The results from our studies also provide strong evidence that cellular attachment to surfaces is influenced by small changes in the substratum chemical composition and molecular structure. It has been demonstrated that HDFs exhibit different responses to specific surface chemistries when cultured under similar conditions.
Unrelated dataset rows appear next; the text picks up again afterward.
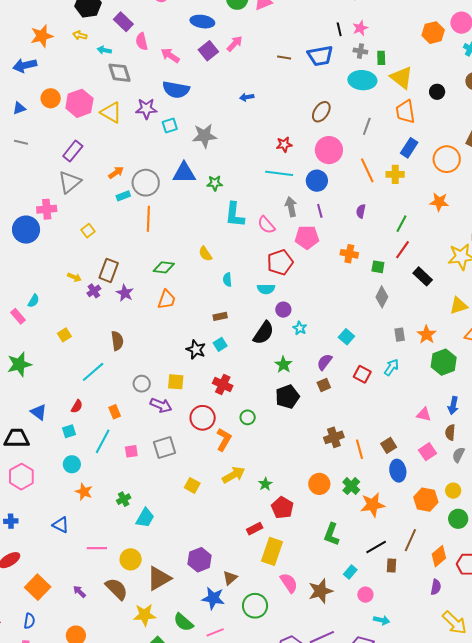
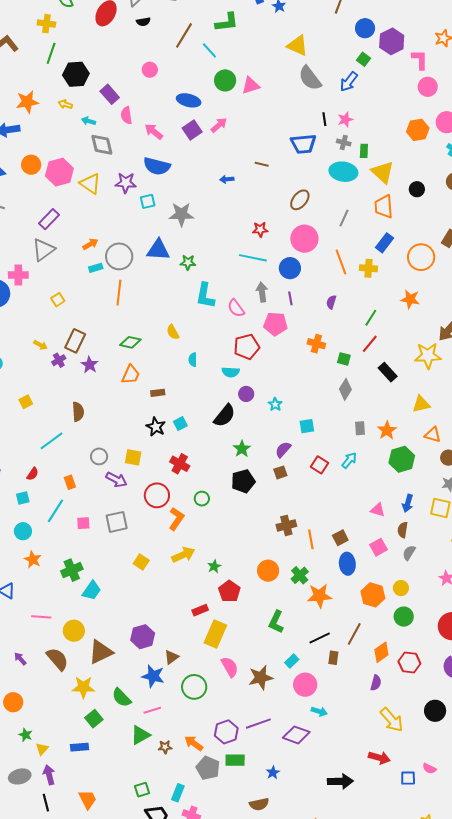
brown line: (284, 57) -> (262, 164), moved
brown rectangle: (220, 316) -> (158, 393), moved
cyan star: (300, 328) -> (275, 404), moved
cyan square: (346, 337) -> (307, 426), turned 35
green cross: (124, 499) -> (72, 570), size x1.5
pink circle: (365, 595) -> (305, 685), size x1.5

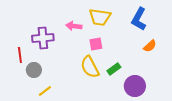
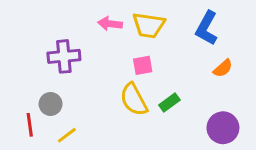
pink arrow: (74, 26) -> (110, 24), moved
red line: (20, 55) -> (30, 125), moved
purple circle: (135, 86) -> (223, 128), moved

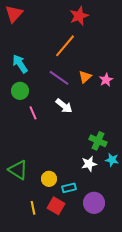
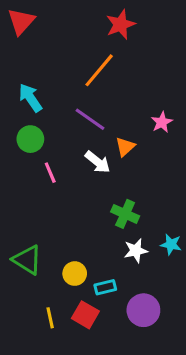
orange triangle: (85, 77) -> (125, 147), moved
green cross: (98, 141) -> (125, 214), moved

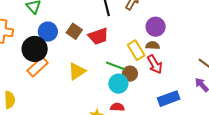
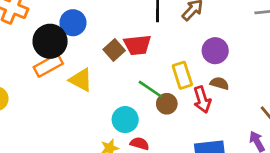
brown square: (74, 31) -> (114, 50), moved
brown semicircle: (153, 45) -> (220, 83), moved
yellow triangle: (77, 71) -> (81, 80), moved, turned 48
cyan circle: (118, 84) -> (125, 120), moved

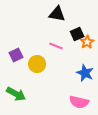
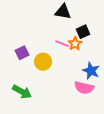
orange star: (87, 42) -> (75, 44), moved
pink semicircle: (79, 102) -> (84, 88), moved

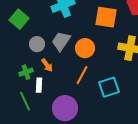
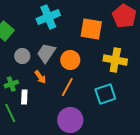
orange arrow: (47, 65) -> (40, 77), moved
cyan square: (109, 87) -> (105, 94), moved
purple circle: (65, 108) -> (70, 120), moved

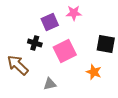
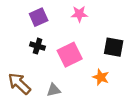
purple square: (50, 22) -> (39, 17), moved
brown arrow: (18, 65) -> (19, 84), moved

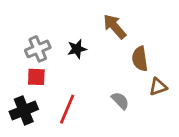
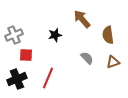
gray cross: (38, 49) -> (14, 35), moved
brown semicircle: (140, 59) -> (108, 35), moved
gray semicircle: (120, 101) -> (87, 58), moved

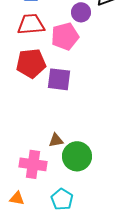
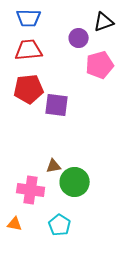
pink pentagon: (65, 36) -> (100, 65), moved

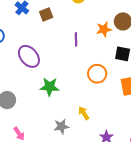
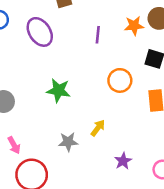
purple ellipse: (29, 56) -> (40, 32), moved
yellow arrow: (84, 113) -> (98, 128), turned 64

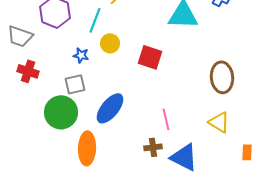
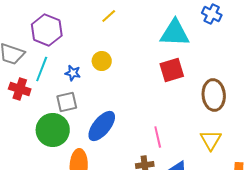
cyan line: (95, 20) -> (42, 69), moved
red square: (150, 57) -> (172, 70), moved, turned -35
yellow triangle: (219, 122) -> (211, 140), turned 30

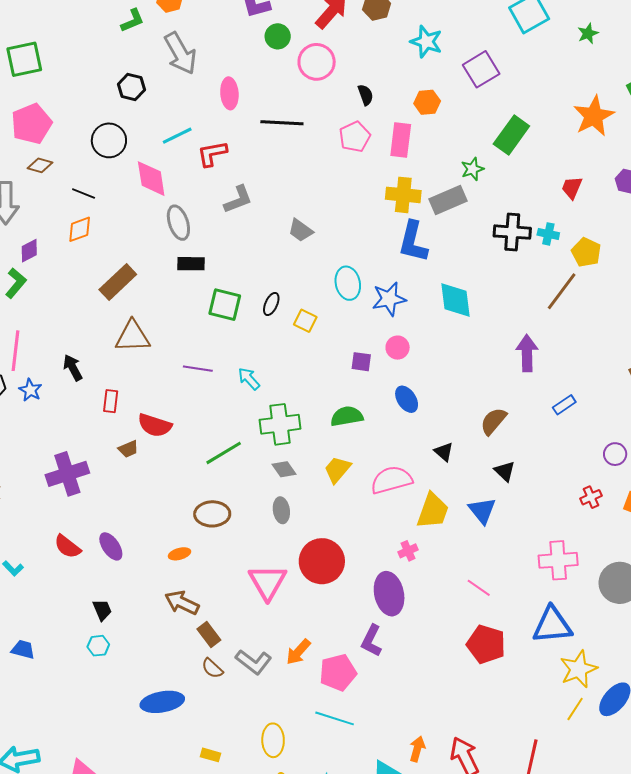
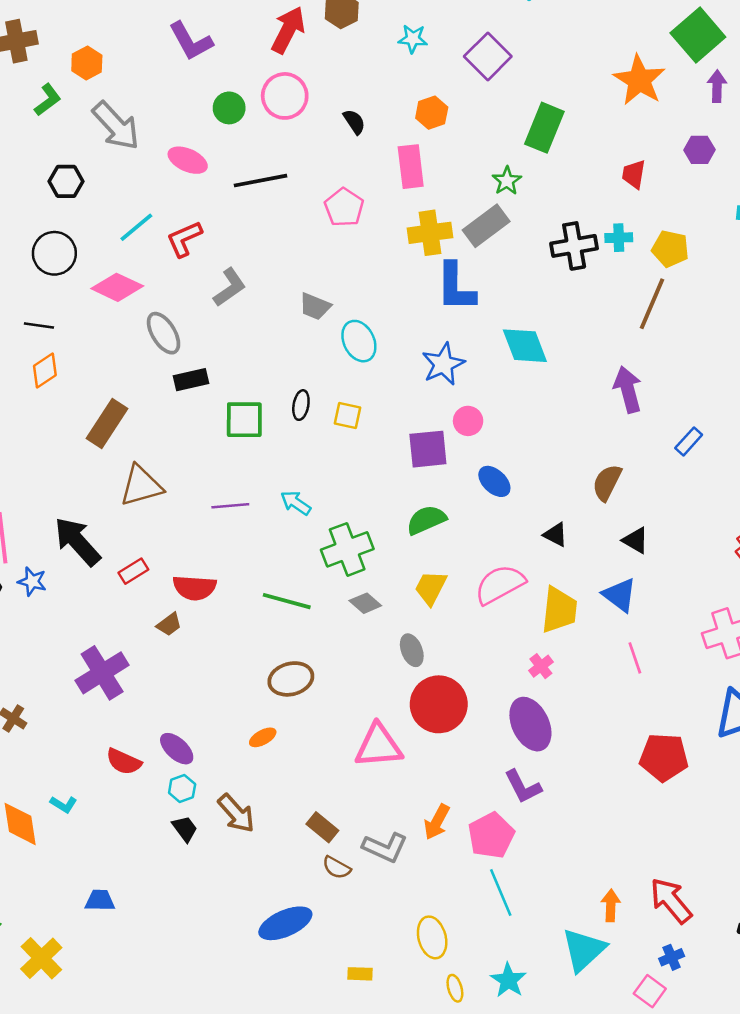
green circle: (278, 36) -> (229, 108), moved
cyan star: (426, 42) -> (413, 39), size x0.7
pink ellipse: (229, 93) -> (188, 160), turned -48
pink pentagon: (355, 137) -> (344, 207), moved
pink diamond: (151, 179) -> (117, 287), turned -42
cyan ellipse: (348, 283) -> (359, 341), moved
purple square: (361, 362) -> (428, 449), size x1.6
black arrow: (73, 368) -> (77, 541), size x1.6
red rectangle: (111, 401) -> (133, 571), turned 65
green line: (224, 453) -> (287, 601), turned 60
gray ellipse: (281, 510) -> (412, 650), moved
pink triangle: (267, 582) -> (379, 746), turned -51
pink line: (479, 588) -> (635, 658), moved, turned 50
brown arrow: (182, 603) -> (236, 813), moved, turned -144
purple L-shape: (371, 641) -> (523, 787), turned -40
cyan hexagon: (98, 646) -> (182, 789), moved
cyan line: (335, 718) -> (501, 893), turned 63

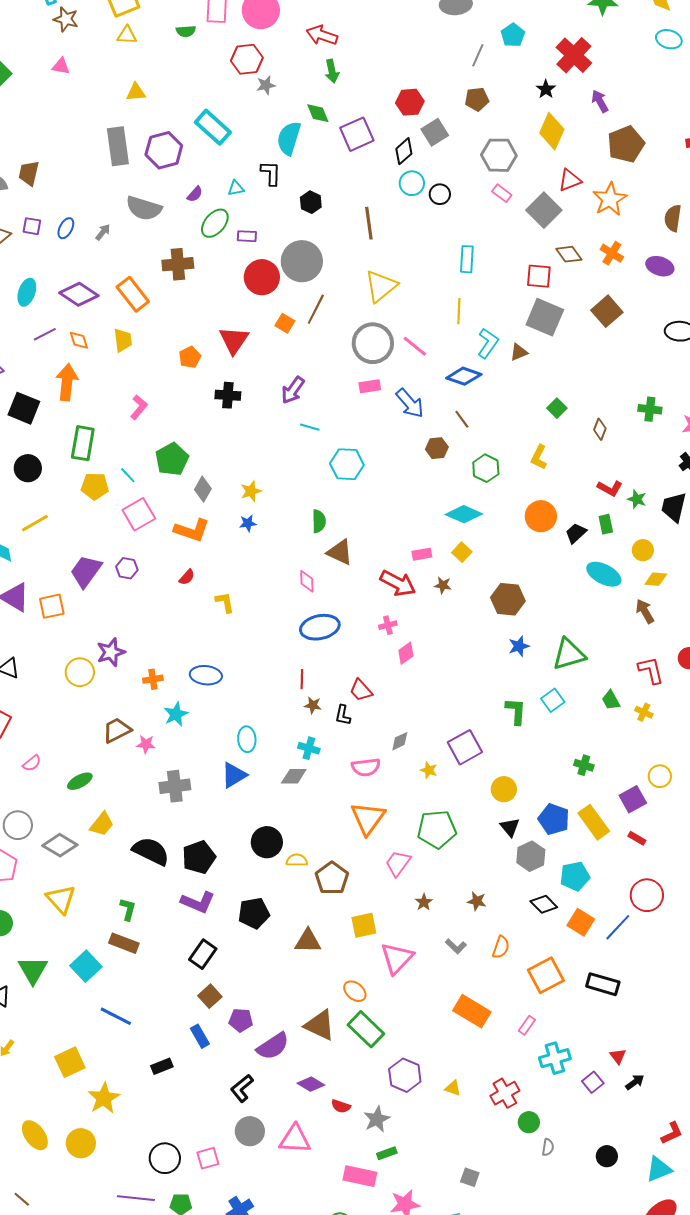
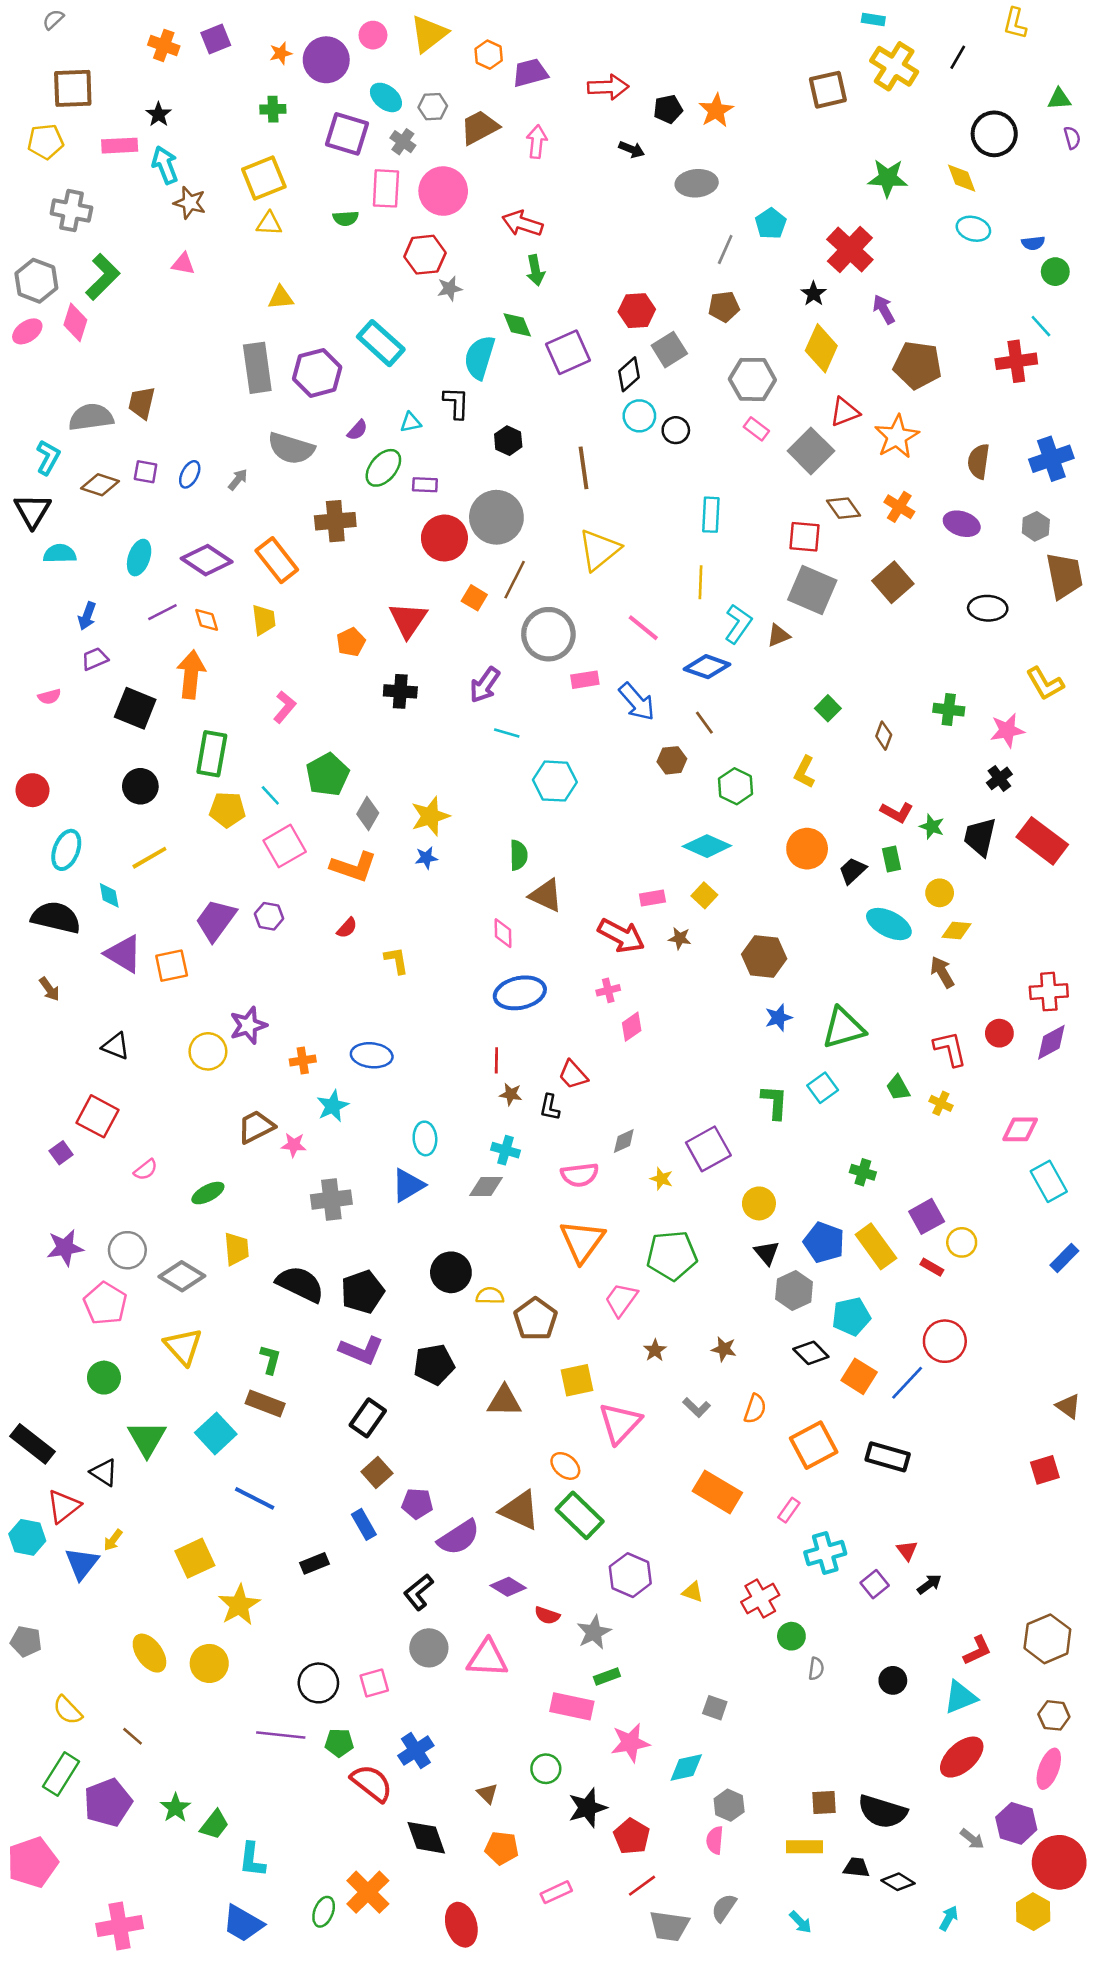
brown pentagon: (626, 144) -> (918, 365), turned 30
gray circle: (373, 343) -> (548, 634), moved
yellow star: (251, 491) -> (430, 816), size x1.4
yellow circle: (660, 776) -> (962, 1242), moved
yellow trapezoid: (102, 824) -> (237, 1249), turned -44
Additionally, the influence of the substrate alone revealed that the HDF cells attached better on indium tin oxide substrates compared to all other unmodified substrates.

4. Conclusions

The results from our study suggest that the SAM-modified Si, GaAs and ITO substrates may be used as a model to study the interaction of cultured cells with biomaterials and for obtaining qualitative and quantitative information. The results obtained from the HDF studies can also be extended to other mammalian cell types and stem cells. Furthermore, the materials bulk properties such as conducting nature of ITO can be used to make microelectrode arrays for neuronal studies, and semi-conducting nature of Si-biological entities can be integrated to the microelectronics and the clinical usage can be explored more using surface modification strategies.